I don't think I have postpartum depression, it isn't that. It's just so hard for me to be separated from her and not get to hold her and kiss her when I want and I swear it's getting worse as the days go by.
What makes it worse I believe is my DHs family. I love him to the moon and back but his family is crazy. No really. His mom does drugs and his aunt tries to out do her sister and tells everyone that she is my child's grandma.
I am started to have a hard time faking it around them. They are constantly wanting to go over there and see her and sending me stupid messages via text or Facebook. Constantly wanting know how she is and when she is coming home. I even posted something on Facebook that I found about premie parents wishes while in the nicu and I swear if his aunt, who doesn't even have kids reposted it.
They don't understand that I need this time to be peaceful and to be with my baby as much as I can. I am scared we won't get to bond because she is in the nicu. I am hurting because most of the time the nurses says we can't hold her because she needs to rest. I just want it to be me and DH in there but they have to come all the time and interrupt my time, my bonding. Even if it is just sitting by her isolette and watching her sleep or holding her hand.
Sorry this is such a long post.
Re: They don't understand
I'm not new. I just hate The Bump.
It is rough to be away and I am scared too of not bonding but it helps me to remember the time we have had together that no one else can match.
As far as family goes, take them off the list as others have mentioned. They don't need to be there.
Here's how we handled this:
We told everyone that they can't meet ours until he gets home. That we aren't going to risk his life for them to visit him. We were very very hardcore about it. (it helped set the boundaries that we are the parents and to knock the crap off) So then when we got to where we weren't so scared to death, then we let a few select (and I mean select) people come see him.
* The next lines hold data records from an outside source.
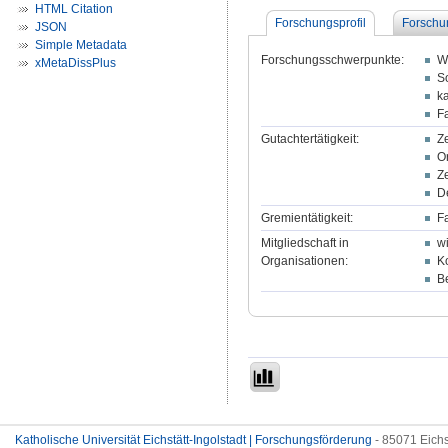
HTML Citation
Forschungsprofil
Forschu
JSON
Simple Metadata
Forschungsschwerpunkte:
Wi
xMetaDissPlus
So
ka
F
Gutachtertätigkeit:
Ze
O
Ze
D
Gremientätigkeit:
F
Mitgliedschaft in
w
Organisationen:
K
B
Katholische Universität Eichstätt-Ingolstadt | Forschungsförderung
- 85071 Eichs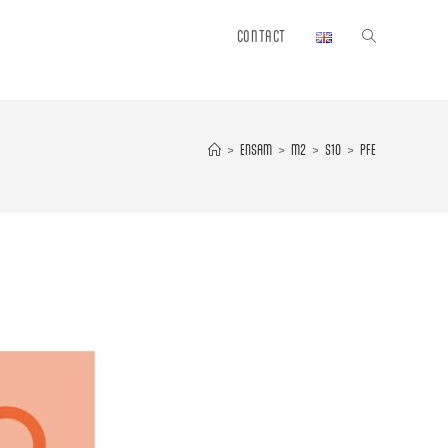
CONTACT
Toggle
website
>
ENSAM
>
M2
>
S10
>
PFE
search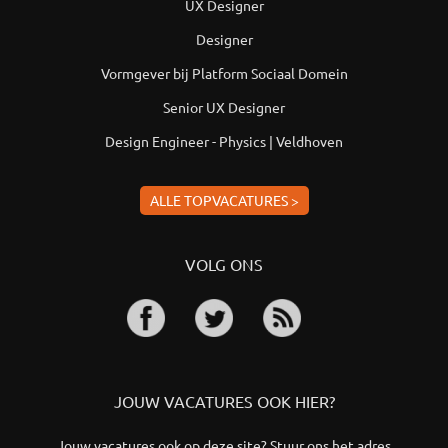
UX Designer
Designer
Vormgever bij Platform Sociaal Domein
Senior UX Designer
Design Engineer - Physics | Veldhoven
ALLE TOPVACATURES >
VOLG ONS
JOUW VACATURES OOK HIER?
Jouw vacatures ook op deze site? Stuur ons het adres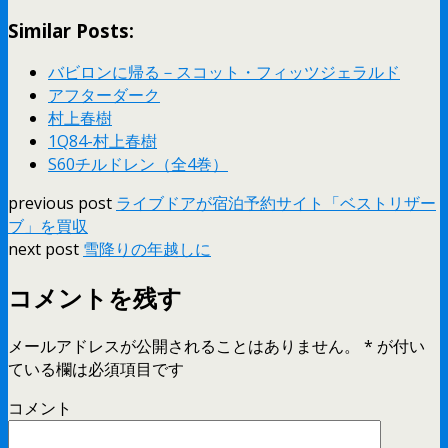
Similar Posts:
バビロンに帰る－スコット・フィッツジェラルド
アフターダーク
村上春樹
1Q84-村上春樹
S60チルドレン（全4巻）
previous post
ライブドアが宿泊予約サイト「ベストリザー
ブ」を買収
next post
雪降りの年越しに
コメントを残す
メールアドレスが公開されることはありません。
*
が付い
ている欄は必須項目です
コメント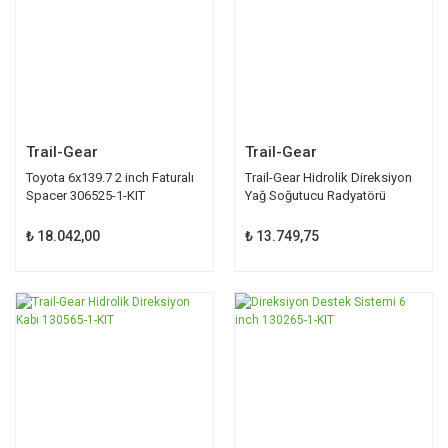
Trail-Gear
Trail-Gear
Toyota 6x139.7 2 inch Faturalı
Trail-Gear Hidrolik Direksiyon
Spacer 306525-1-KIT
Yağ Soğutucu Radyatörü
130516-1
₺ 18.042,00
₺ 13.749,75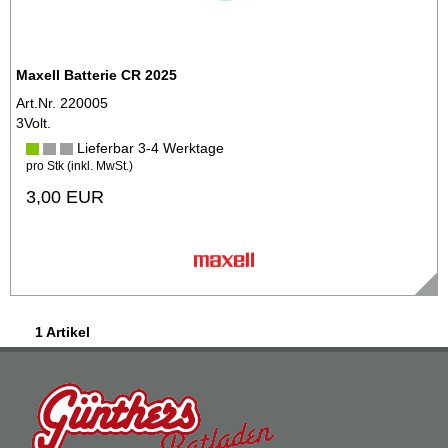
Maxell Batterie CR 2025
Art.Nr. 220005
3Volt.
Lieferbar 3-4 Werktage
pro Stk (inkl. MwSt.)
3,00 EUR
1 Artikel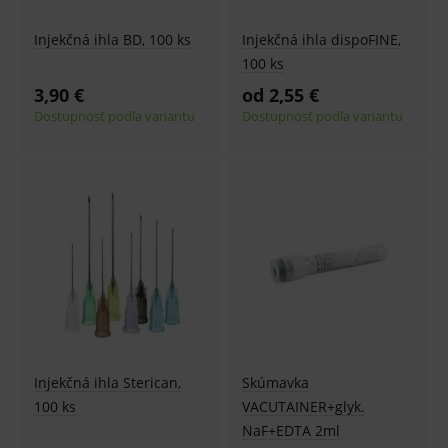
Injekčná ihla BD, 100 ks
Injekčná ihla dispoFINE,
100 ks
3,90 €
od 2,55 €
Dostupnosť podľa variantu
Dostupnosť podľa variantu
Injekčná ihla Sterican,
Skúmavka
100 ks
VACUTAINER+glyk.
NaF+EDTA 2ml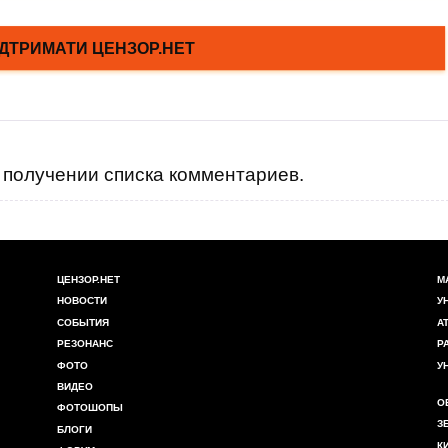
получении списка комментариев.
ЦЕНЗОР.НЕТ
М
НОВОСТИ
У
СОБЫТИЯ
А
РЕЗОНАНС
Р
ФОТО
У
ВИДЕО
О
ФОТОШОПЫ
З
БЛОГИ
К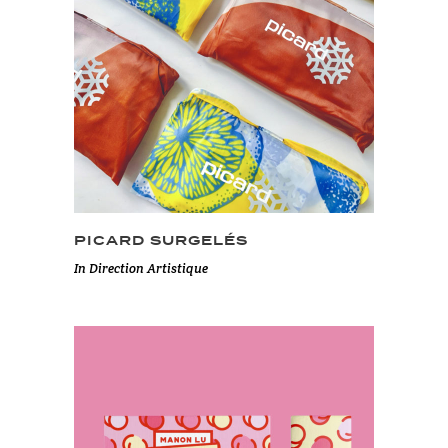
PICARD SURGELÉS
In
Direction Artistique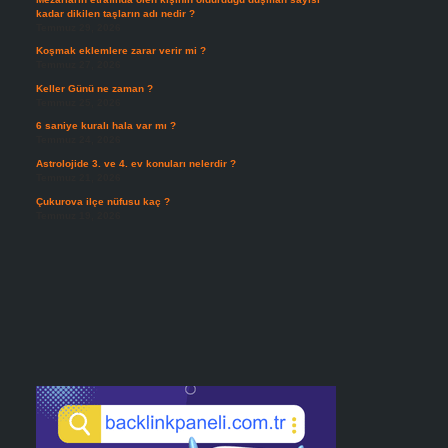
kadar dikilen taşların adı nedir ?
Temmuz 29, 2026
Koşmak eklemlere zarar verir mi ?
Temmuz 27, 2026
Keller Günü ne zaman ?
Temmuz 25, 2026
6 saniye kuralı hala var mı ?
Temmuz 24, 2026
Astrolojide 3. ve 4. ev konuları nelerdir ?
Temmuz 21, 2026
Çukurova ilçe nüfusu kaç ?
Temmuz 19, 2026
You will be able to bond with him...you already are and you just don't see it yet because you are in that dark place. He knows your voice, he knows your scent. My nurses would tell me that mine was sleeping very peacefully until I got in the washing room, then he'd start d sating and creating all kinds of havoc. Mine was born at 26 weeks, and it was a month before he was ready for me to hold him.
When you do get to hold her and you keep getting interrupted for things that aren't quieting alarms, you can say, hey I'm meditating, can you come back in an hour or leave me a number to call you at..I'd even recommend letting the nurse know that you want to spend quiet uninterrupted time with her.
What helped me deal with my ILs was to tell them exactly when they could come. For example, if I had to pump at 3 pm I would tell them they could come from 3-4. It helped my sanity to know there was an end time to their visit! I'd you do this make sure YH is on board to back you up if they don't leave when they're supposed to.
I don't see why they aren't letting you do kangaroo care with your baby. Even with my daughter on a high flow machine, IV, and bili lights it was still recommended I do kangaroo care for 30 mins once a day until she started losing machines and then the time increased.
Just please make sure you take care of yourself! You, your baby, and your husband are all that really matter right now. Everyone else can either understand that and step back or go complain about it to someone that isn't you. I wouldn't waste energy that should be spent on you and your baby.
I upset a lot of people when my daughter was in the NICU by not doing things on their schedule. The day she came home all of the drama was forgotten. His family will understand eventually and if they don't well then they were bound to find something to complain about no matter what.
All the best to you and your family!